Segment Start: GIVEN ENTRIES
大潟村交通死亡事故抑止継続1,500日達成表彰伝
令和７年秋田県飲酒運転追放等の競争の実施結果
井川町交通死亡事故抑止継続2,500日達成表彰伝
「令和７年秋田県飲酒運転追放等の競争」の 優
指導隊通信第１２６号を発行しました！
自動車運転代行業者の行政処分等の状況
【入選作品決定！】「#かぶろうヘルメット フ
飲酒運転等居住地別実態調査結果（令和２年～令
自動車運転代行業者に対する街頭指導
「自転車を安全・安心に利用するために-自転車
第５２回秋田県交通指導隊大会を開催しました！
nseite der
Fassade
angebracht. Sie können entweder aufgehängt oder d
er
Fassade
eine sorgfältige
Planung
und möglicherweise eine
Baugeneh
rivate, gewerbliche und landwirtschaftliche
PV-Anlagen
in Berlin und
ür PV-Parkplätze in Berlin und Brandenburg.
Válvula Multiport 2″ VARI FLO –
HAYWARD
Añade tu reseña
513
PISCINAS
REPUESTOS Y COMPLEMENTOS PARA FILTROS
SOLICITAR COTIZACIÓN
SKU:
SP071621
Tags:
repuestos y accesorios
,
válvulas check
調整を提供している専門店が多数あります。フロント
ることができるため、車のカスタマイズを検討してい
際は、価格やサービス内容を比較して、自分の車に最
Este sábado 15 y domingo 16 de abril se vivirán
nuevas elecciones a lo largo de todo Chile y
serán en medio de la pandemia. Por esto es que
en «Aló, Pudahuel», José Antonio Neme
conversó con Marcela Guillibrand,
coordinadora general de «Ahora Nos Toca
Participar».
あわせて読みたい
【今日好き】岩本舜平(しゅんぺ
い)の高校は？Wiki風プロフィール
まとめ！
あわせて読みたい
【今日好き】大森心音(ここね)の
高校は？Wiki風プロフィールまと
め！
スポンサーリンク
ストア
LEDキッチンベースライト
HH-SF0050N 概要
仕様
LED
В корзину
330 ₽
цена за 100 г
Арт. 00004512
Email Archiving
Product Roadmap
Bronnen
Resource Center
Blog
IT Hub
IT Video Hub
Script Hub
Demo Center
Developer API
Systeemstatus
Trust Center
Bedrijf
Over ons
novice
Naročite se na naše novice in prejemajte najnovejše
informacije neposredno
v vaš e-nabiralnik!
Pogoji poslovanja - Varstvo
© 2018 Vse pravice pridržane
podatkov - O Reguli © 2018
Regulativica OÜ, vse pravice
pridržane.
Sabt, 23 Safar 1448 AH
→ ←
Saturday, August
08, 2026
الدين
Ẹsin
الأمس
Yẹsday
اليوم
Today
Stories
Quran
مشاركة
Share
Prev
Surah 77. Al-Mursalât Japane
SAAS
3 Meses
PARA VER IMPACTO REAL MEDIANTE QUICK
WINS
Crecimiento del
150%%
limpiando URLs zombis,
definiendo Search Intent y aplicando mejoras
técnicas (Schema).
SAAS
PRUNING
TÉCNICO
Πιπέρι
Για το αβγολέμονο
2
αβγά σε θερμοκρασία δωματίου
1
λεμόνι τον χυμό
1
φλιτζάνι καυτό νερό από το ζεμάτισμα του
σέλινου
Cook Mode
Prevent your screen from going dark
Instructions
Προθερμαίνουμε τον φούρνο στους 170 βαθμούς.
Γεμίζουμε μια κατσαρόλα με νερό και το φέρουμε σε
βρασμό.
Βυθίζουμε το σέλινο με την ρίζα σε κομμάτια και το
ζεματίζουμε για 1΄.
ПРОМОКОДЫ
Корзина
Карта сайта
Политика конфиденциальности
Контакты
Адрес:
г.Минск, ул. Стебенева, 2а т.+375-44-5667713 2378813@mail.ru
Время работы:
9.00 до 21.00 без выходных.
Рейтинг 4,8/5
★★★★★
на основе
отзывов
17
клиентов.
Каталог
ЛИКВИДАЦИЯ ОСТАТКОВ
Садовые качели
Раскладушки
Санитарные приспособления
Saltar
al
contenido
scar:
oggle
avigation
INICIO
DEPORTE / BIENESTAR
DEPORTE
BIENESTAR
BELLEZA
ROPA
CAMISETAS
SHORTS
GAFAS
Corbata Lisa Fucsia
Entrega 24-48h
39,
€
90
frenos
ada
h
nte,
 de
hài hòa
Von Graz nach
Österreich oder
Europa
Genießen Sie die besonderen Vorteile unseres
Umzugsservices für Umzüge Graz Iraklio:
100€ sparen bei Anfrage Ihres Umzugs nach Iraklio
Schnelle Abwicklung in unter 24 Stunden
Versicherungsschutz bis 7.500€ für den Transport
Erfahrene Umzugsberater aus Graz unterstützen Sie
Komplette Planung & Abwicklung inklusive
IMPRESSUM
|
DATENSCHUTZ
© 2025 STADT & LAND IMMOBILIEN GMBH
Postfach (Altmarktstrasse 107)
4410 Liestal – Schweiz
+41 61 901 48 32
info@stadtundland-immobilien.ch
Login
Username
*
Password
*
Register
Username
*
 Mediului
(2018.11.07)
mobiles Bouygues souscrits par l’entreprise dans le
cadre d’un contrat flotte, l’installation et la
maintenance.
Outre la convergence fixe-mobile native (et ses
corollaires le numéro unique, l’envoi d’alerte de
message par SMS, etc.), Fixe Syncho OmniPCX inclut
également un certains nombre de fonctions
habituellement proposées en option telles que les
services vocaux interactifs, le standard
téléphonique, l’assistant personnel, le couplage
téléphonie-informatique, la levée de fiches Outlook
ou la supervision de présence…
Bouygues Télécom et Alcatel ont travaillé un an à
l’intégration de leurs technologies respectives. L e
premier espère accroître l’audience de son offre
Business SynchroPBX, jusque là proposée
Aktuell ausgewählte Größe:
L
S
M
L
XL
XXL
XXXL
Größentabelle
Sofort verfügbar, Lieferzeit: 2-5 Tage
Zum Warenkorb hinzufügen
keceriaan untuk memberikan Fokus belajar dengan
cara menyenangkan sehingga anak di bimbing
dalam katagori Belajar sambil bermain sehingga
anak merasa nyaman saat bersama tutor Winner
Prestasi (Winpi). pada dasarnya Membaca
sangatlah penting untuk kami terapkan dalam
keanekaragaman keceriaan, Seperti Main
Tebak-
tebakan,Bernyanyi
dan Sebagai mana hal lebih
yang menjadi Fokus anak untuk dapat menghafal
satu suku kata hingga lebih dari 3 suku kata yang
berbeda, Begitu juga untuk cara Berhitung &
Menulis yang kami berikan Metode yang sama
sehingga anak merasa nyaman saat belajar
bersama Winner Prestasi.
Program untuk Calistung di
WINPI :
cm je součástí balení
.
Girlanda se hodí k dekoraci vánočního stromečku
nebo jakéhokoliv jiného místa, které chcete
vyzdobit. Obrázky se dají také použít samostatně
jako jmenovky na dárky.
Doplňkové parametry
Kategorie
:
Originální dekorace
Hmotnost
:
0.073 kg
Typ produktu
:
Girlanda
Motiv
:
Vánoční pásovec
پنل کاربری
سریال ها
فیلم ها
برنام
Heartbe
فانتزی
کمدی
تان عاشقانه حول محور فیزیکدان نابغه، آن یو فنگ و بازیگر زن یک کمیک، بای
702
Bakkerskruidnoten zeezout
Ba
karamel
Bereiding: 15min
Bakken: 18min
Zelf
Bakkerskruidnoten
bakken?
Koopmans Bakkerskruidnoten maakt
Segment End: GIVEN ENTRIES
TASK TO COMPLETE: An exact copy of every line above is what this asks for.

REPLY TO THE EXERCISE:
大潟村交通死亡事故抑止継続1,500日達成表彰伝
令和７年秋田県飲酒運転追放等の競争の実施結果
井川町交通死亡事故抑止継続2,500日達成表彰伝
「令和７年秋田県飲酒運転追放等の競争」の 優
指導隊通信第１２６号を発行しました！
自動車運転代行業者の行政処分等の状況
【入選作品決定！】「#かぶろうヘルメット フ
飲酒運転等居住地別実態調査結果（令和２年～令
自動車運転代行業者に対する街頭指導
「自転車を安全・安心に利用するために-自転車
第５２回秋田県交通指導隊大会を開催しました！
nseite der
Fassade
angebracht. Sie können entweder aufgehängt oder d
er
Fassade
eine sorgfältige
Planung
und möglicherweise eine
Baugeneh
rivate, gewerbliche und landwirtschaftliche
PV-Anlagen
in Berlin und
ür PV-Parkplätze in Berlin und Brandenburg.
Válvula Multiport 2″ VARI FLO –
HAYWARD
Añade tu reseña
513
PISCINAS
REPUESTOS Y COMPLEMENTOS PARA FILTROS
SOLICITAR COTIZACIÓN
SKU:
SP071621
Tags:
repuestos y accesorios
,
válvulas check
調整を提供している専門店が多数あります。フロント
ることができるため、車のカスタマイズを検討してい
際は、価格やサービス内容を比較して、自分の車に最
Este sábado 15 y domingo 16 de abril se vivirán
nuevas elecciones a lo largo de todo Chile y
serán en medio de la pandemia. Por esto es que
en «Aló, Pudahuel», José Antonio Neme
conversó con Marcela Guillibrand,
coordinadora general de «Ahora Nos Toca
Participar».
あわせて読みたい
【今日好き】岩本舜平(しゅんぺ
い)の高校は？Wiki風プロフィール
まとめ！
あわせて読みたい
【今日好き】大森心音(ここね)の
高校は？Wiki風プロフィールまと
め！
スポンサーリンク
ストア
LEDキッチンベースライト
HH-SF0050N 概要
仕様
LED
В корзину
330 ₽
цена за 100 г
Арт. 00004512
Email Archiving
Product Roadmap
Bronnen
Resource Center
Blog
IT Hub
IT Video Hub
Script Hub
Demo Center
Developer API
Systeemstatus
Trust Center
Bedrijf
Over ons
novice
Naročite se na naše novice in prejemajte najnovejše
informacije neposredno
v vaš e-nabiralnik!
Pogoji poslovanja - Varstvo
© 2018 Vse pravice pridržane
podatkov - O Reguli © 2018
Regulativica OÜ, vse pravice
pridržane.
Sabt, 23 Safar 1448 AH
→ ←
Saturday, August
08, 2026
الدين
Ẹsin
الأمس
Yẹsday
اليوم
Today
Stories
Quran
مشاركة
Share
Prev
Surah 77. Al-Mursalât Japane
SAAS
3 Meses
PARA VER IMPACTO REAL MEDIANTE QUICK
WINS
Crecimiento del
150%%
limpiando URLs zombis,
definiendo Search Intent y aplicando mejoras
técnicas (Schema).
SAAS
PRUNING
TÉCNICO
Πιπέρι
Για το αβγολέμονο
2
αβγά σε θερμοκρασία δωματίου
1
λεμόνι τον χυμό
1
φλιτζάνι καυτό νερό από το ζεμάτισμα του
σέλινου
Cook Mode
Prevent your screen from going dark
Instructions
Προθερμαίνουμε τον φούρνο στους 170 βαθμούς.
Γεμίζουμε μια κατσαρόλα με νερό και το φέρουμε σε
βρασμό.
Βυθίζουμε το σέλινο με την ρίζα σε κομμάτια και το
ζεματίζουμε για 1΄.
ПРОМОКОДЫ
Корзина
Карта сайта
Политика конфиденциальности
Контакты
Адрес:
г.Минск, ул. Стебенева, 2а т.+375-44-5667713 2378813@mail.ru
Время работы:
9.00 до 21.00 без выходных.
Рейтинг 4,8/5
★★★★★
на основе
отзывов
17
клиентов.
Каталог
ЛИКВИДАЦИЯ ОСТАТКОВ
Садовые качели
Раскладушки
Санитарные приспособления
Saltar
al
contenido
scar:
oggle
avigation
INICIO
DEPORTE / BIENESTAR
DEPORTE
BIENESTAR
BELLEZA
ROPA
CAMISETAS
SHORTS
GAFAS
Corbata Lisa Fucsia
Entrega 24-48h
39,
€
90
frenos
ada
h
nte,
 de
hài hòa
Von Graz nach
Österreich oder
Europa
Genießen Sie die besonderen Vorteile unseres
Umzugsservices für Umzüge Graz Iraklio:
100€ sparen bei Anfrage Ihres Umzugs nach Iraklio
Schnelle Abwicklung in unter 24 Stunden
Versicherungsschutz bis 7.500€ für den Transport
Erfahrene Umzugsberater aus Graz unterstützen Sie
Komplette Planung & Abwicklung inklusive
IMPRESSUM
|
DATENSCHUTZ
© 2025 STADT & LAND IMMOBILIEN GMBH
Postfach (Altmarktstrasse 107)
4410 Liestal – Schweiz
+41 61 901 48 32
info@stadtundland-immobilien.ch
Login
Username
*
Password
*
Register
Username
*
 Mediului
(2018.11.07)
mobiles Bouygues souscrits par l’entreprise dans le
cadre d’un contrat flotte, l’installation et la
maintenance.
Outre la convergence fixe-mobile native (et ses
corollaires le numéro unique, l’envoi d’alerte de
message par SMS, etc.), Fixe Syncho OmniPCX inclut
également un certains nombre de fonctions
habituellement proposées en option telles que les
services vocaux interactifs, le standard
téléphonique, l’assistant personnel, le couplage
téléphonie-informatique, la levée de fiches Outlook
ou la supervision de présence…
Bouygues Télécom et Alcatel ont travaillé un an à
l’intégration de leurs technologies respectives. L e
premier espère accroître l’audience de son offre
Business SynchroPBX, jusque là proposée
Aktuell ausgewählte Größe:
L
S
M
L
XL
XXL
XXXL
Größentabelle
Sofort verfügbar, Lieferzeit: 2-5 Tage
Zum Warenkorb hinzufügen
keceriaan untuk memberikan Fokus belajar dengan
cara menyenangkan sehingga anak di bimbing
dalam katagori Belajar sambil bermain sehingga
anak merasa nyaman saat bersama tutor Winner
Prestasi (Winpi). pada dasarnya Membaca
sangatlah penting untuk kami terapkan dalam
keanekaragaman keceriaan, Seperti Main
Tebak-
tebakan,Bernyanyi
dan Sebagai mana hal lebih
yang menjadi Fokus anak untuk dapat menghafal
satu suku kata hingga lebih dari 3 suku kata yang
berbeda, Begitu juga untuk cara Berhitung &
Menulis yang kami berikan Metode yang sama
sehingga anak merasa nyaman saat belajar
bersama Winner Prestasi.
Program untuk Calistung di
WINPI :
cm je součástí balení
.
Girlanda se hodí k dekoraci vánočního stromečku
nebo jakéhokoliv jiného místa, které chcete
vyzdobit. Obrázky se dají také použít samostatně
jako jmenovky na dárky.
Doplňkové parametry
Kategorie
:
Originální dekorace
Hmotnost
:
0.073 kg
Typ produktu
:
Girlanda
Motiv
:
Vánoční pásovec
پنل کاربری
سریال ها
فیلم ها
برنام
Heartbe
فانتزی
کمدی
تان عاشقانه حول محور فیزیکدان نابغه، آن یو فنگ و بازیگر زن یک کمیک، بای
702
Bakkerskruidnoten zeezout
Ba
karamel
Bereiding: 15min
Bakken: 18min
Zelf
Bakkerskruidnoten
bakken?
Koopmans Bakkerskruidnoten maakt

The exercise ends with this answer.